* _EXERCISE BRIEF_
Hand back all records exactly, pictures omitted.

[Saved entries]
════════

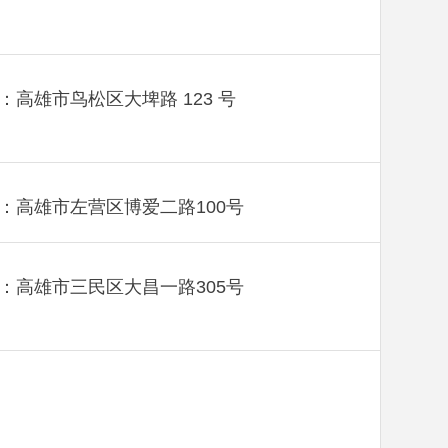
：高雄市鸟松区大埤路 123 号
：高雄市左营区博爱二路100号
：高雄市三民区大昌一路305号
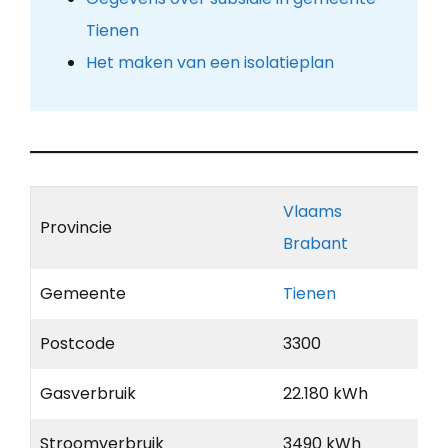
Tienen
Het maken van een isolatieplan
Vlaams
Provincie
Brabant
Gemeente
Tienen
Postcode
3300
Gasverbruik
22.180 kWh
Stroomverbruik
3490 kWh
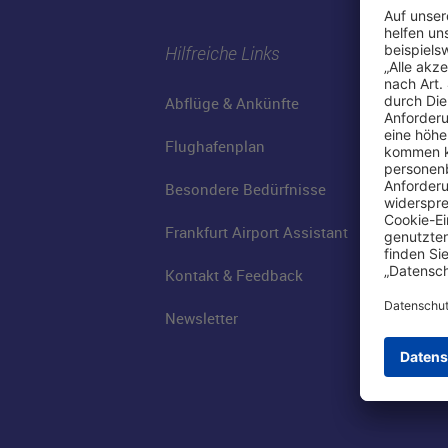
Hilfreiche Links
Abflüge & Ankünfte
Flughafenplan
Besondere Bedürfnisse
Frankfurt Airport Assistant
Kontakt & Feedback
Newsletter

════════

* _RESULT_
：高雄市鸟松区大埤路 123 号
：高雄市左营区博爱二路100号
：高雄市三民区大昌一路305号
Tienen
Het maken van een isolatieplan
Vlaams
Provincie
Brabant
Gemeente
Tienen
Postcode
3300
Gasverbruik
22.180 kWh
Stroomverbruik
3490 kWh
Hilfreiche Links
Abflüge & Ankünfte
Flughafenplan
Besondere Bedürfnisse
Frankfurt Airport Assistant
Kontakt & Feedback
Newsletter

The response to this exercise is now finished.